── Records ──
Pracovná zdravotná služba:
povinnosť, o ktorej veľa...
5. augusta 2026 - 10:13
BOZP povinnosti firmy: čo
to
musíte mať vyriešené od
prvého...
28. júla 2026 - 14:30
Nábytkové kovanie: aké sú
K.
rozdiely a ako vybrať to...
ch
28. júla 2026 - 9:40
───
Once you have read the listing above, set it down again without alteration.

Pracovná zdravotná služba:
povinnosť, o ktorej veľa...
5. augusta 2026 - 10:13
BOZP povinnosti firmy: čo
to
musíte mať vyriešené od
prvého...
28. júla 2026 - 14:30
Nábytkové kovanie: aké sú
K.
rozdiely a ako vybrať to...
ch
28. júla 2026 - 9:40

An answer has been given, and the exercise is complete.